YOUR GOAL
Include in the output the line containing "sono sufficienti per" and each subsequent line of the records, through the end, transcribed exactly. Add nothing else.
START RAW DATA
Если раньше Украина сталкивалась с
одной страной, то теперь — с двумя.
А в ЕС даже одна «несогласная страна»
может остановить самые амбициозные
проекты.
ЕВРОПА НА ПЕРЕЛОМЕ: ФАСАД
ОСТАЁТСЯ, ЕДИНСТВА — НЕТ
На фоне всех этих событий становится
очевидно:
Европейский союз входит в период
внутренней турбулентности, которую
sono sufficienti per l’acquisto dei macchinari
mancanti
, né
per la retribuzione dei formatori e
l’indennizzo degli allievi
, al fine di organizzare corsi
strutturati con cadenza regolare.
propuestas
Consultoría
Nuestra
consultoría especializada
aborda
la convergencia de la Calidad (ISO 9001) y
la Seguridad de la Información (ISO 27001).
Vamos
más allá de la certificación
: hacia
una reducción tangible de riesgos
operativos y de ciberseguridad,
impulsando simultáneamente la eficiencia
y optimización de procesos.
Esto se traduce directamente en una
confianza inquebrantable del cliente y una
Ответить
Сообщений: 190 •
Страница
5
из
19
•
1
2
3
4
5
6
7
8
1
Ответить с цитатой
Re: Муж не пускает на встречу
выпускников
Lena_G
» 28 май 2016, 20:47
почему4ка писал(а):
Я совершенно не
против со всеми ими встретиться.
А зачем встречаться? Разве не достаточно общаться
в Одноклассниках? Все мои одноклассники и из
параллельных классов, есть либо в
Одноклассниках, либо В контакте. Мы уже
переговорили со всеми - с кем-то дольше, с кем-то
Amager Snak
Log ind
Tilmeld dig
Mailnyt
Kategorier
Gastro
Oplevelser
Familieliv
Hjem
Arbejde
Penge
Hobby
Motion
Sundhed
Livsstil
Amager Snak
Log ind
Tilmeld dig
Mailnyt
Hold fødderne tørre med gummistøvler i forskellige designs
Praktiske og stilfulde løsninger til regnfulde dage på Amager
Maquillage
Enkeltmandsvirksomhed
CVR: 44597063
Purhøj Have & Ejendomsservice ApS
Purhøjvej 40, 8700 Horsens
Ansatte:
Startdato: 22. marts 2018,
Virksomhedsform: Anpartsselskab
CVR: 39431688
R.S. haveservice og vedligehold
END RAW DATA
RESPONSE AREA
sono sufficienti per l’acquisto dei macchinari
mancanti
, né
per la retribuzione dei formatori e
l’indennizzo degli allievi
, al fine di organizzare corsi
strutturati con cadenza regolare.
propuestas
Consultoría
Nuestra
consultoría especializada
aborda
la convergencia de la Calidad (ISO 9001) y
la Seguridad de la Información (ISO 27001).
Vamos
más allá de la certificación
: hacia
una reducción tangible de riesgos
operativos y de ciberseguridad,
impulsando simultáneamente la eficiencia
y optimización de procesos.
Esto se traduce directamente en una
confianza inquebrantable del cliente y una
Ответить
Сообщений: 190 •
Страница
5
из
19
•
1
2
3
4
5
6
7
8
1
Ответить с цитатой
Re: Муж не пускает на встречу
выпускников
Lena_G
» 28 май 2016, 20:47
почему4ка писал(а):
Я совершенно не
против со всеми ими встретиться.
А зачем встречаться? Разве не достаточно общаться
в Одноклассниках? Все мои одноклассники и из
параллельных классов, есть либо в
Одноклассниках, либо В контакте. Мы уже
переговорили со всеми - с кем-то дольше, с кем-то
Amager Snak
Log ind
Tilmeld dig
Mailnyt
Kategorier
Gastro
Oplevelser
Familieliv
Hjem
Arbejde
Penge
Hobby
Motion
Sundhed
Livsstil
Amager Snak
Log ind
Tilmeld dig
Mailnyt
Hold fødderne tørre med gummistøvler i forskellige designs
Praktiske og stilfulde løsninger til regnfulde dage på Amager
Maquillage
Enkeltmandsvirksomhed
CVR: 44597063
Purhøj Have & Ejendomsservice ApS
Purhøjvej 40, 8700 Horsens
Ansatte:
Startdato: 22. marts 2018,
Virksomhedsform: Anpartsselskab
CVR: 39431688
R.S. haveservice og vedligehold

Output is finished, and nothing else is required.